Pretentious though that was, her hubris was actually not that wide of the mark, as Lana Del Rey is quite the creation, starting out as plain Lizzie Grant from Lake Placid who, like many an aspiring starlet before her, went to the big city, got herself a glossy demi-wave, lowered her voice to a sultry purr and changed her name to something more glamorous, fashioning one of the more interesting pop brands to achieve ubiquity in the past couple of years.
Like Florence Welch, she shamelessly and seamlessly appropriates vintage glamour and gives it a 21st century makeover. Unlike Welch, Del Rey has neither the lungpower nor stage presence to fill this venue – an upgrade from the advertised two nights in the appropriately deco theatre environment of the Academy.
What she did have though was a Great Gatsby-style palm garden stage set to complement her retro American Dream aesthetic, and the unswervingly enthusiastic support of the crowd who greeted each modulation in her tone, from sweet soprano to husky alto and back, or hint of a hip swivel with squeals of encouragement.
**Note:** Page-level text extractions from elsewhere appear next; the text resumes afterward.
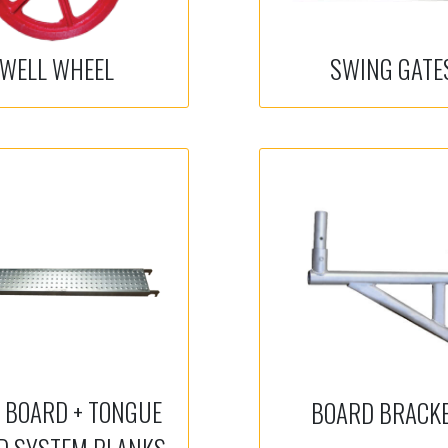
WELL WHEEL
SWING GATE
 BOARD + TONGUE
BOARD BRACK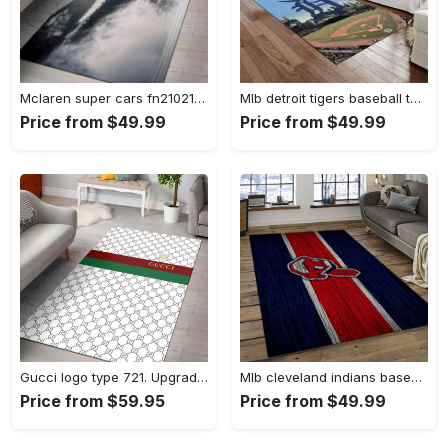
Mclaren super cars fn210211 area rug rug regtangle carpet floor decor home decor Rectangle Rug
Mlb detroit tigers baseball team logo rectangle area rug dt27 Rectangle Rug
Price from $49.99
Price from $49.99
Gucci logo type 721. Upgrade Your Living Room with Luxury Home Decor: Area Carpets, Floor Decor, Door Mats, and Hot Gift Items with style a High-End Fashion Brand Rectangle Rug
Mlb cleveland indians baseball team logo sport carpet rectangle area rug for living room ci22 Rectangle Rug
Price from $59.95
Price from $49.99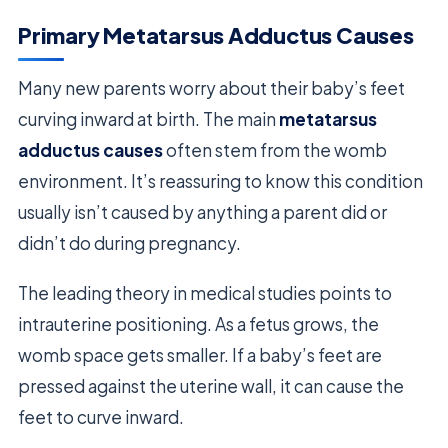
Primary Metatarsus Adductus Causes
Many new parents worry about their baby’s feet
curving inward at birth. The main
metatarsus
adductus causes
often stem from the womb
environment. It’s reassuring to know this condition
usually isn’t caused by anything a parent did or
didn’t do during pregnancy.
The leading theory in medical studies points to
intrauterine positioning. As a fetus grows, the
womb space gets smaller. If a baby’s feet are
pressed against the uterine wall, it can cause the
feet to curve inward.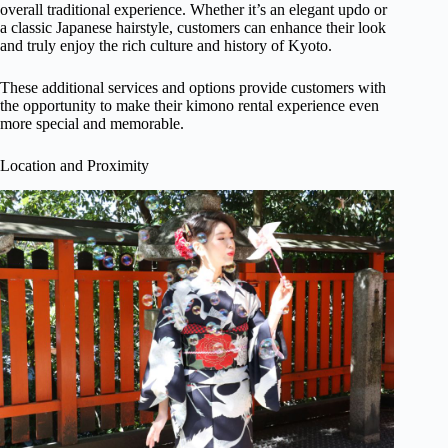
overall traditional experience. Whether it’s an elegant updo or
a classic Japanese hairstyle, customers can enhance their look
and truly enjoy the rich culture and history of Kyoto.
These additional services and options provide customers with
the opportunity to make their kimono rental experience even
more special and memorable.
Location and Proximity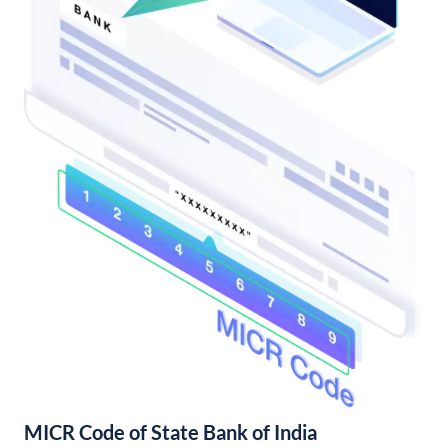
MICR Code of State Bank of India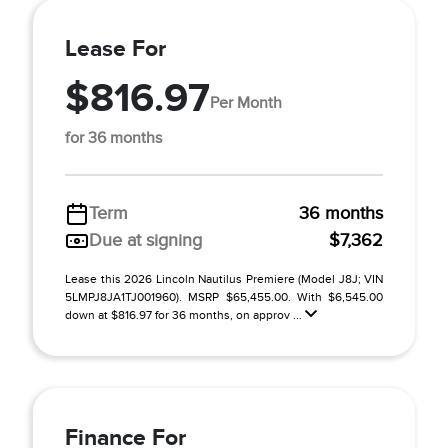
Lease For
$816.97
Per Month
for 36 months
Term
36 months
Due at signing
$7,362
Lease this 2026 Lincoln Nautilus Premiere (Model J8J; VIN
5LMPJ8JA1TJ001960). MSRP $65,455.00. With $6,545.00
down at $816.97 for 36 months, on approv ...
Finance For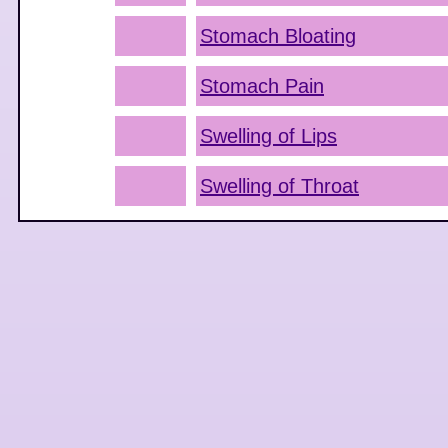
Stomach Bloating
Stomach Pain
Swelling of Lips
Swelling of Throat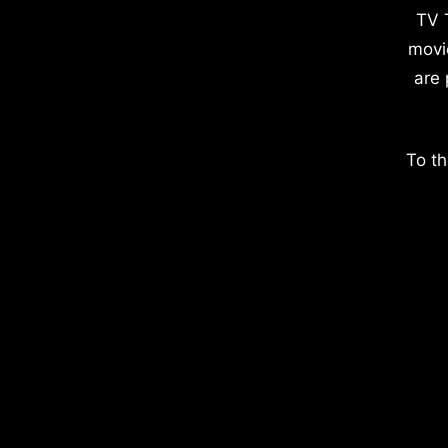
TV 
movi
are 
To th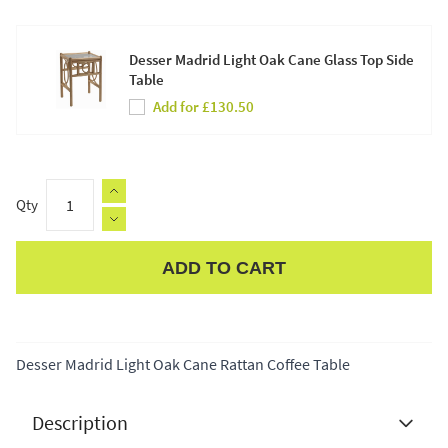
Desser Madrid Light Oak Cane Glass Top Side
Table
Add for £130.50
Qty
ADD TO CART
Apple Pay
Desser Madrid Light Oak Cane Rattan Coffee Table
Description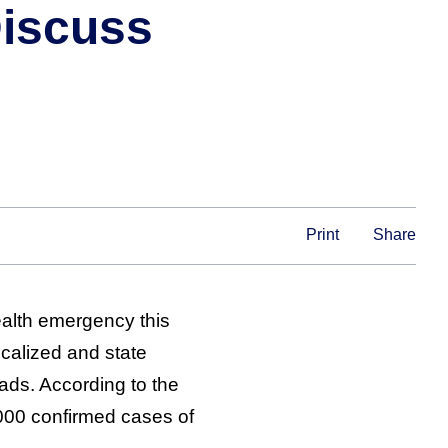
Discuss
Print
Share
ealth emergency this
calized and state
ads. According to the
000 confirmed cases of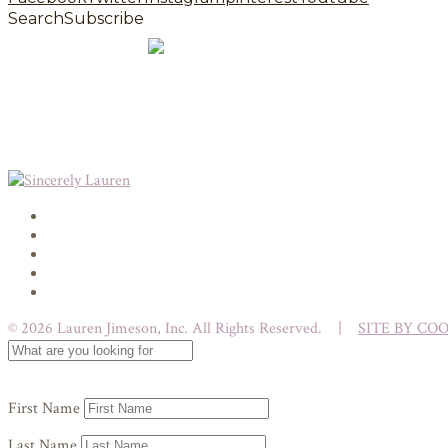
Search
Subscribe
© 2026 Lauren Jimeson, Inc. All Rights Reserved. |
SITE BY CO
First Name
Last Name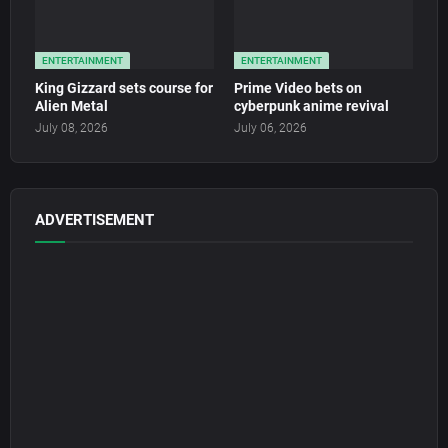
ENTERTAINMENT
ENTERTAINMENT
King Gizzard sets course for
Prime Video bets on
Alien Metal
cyberpunk anime revival
July 08, 2026
July 06, 2026
ADVERTISEMENT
Del Rey, for her part, pressed generous flesh with the fans in the front rows as her set drew to a close with a muscular National Anthem. But elsewhere, her material suffered somewhat from a bloodless delivery. Del Rey’s music is immaculately produced, and its live incarnation just cannot compete for atmosphere – though the evocative Video Games could cause shivers in a sauna. Hopefully with experience she will be able to hit that bittersweet spot more often.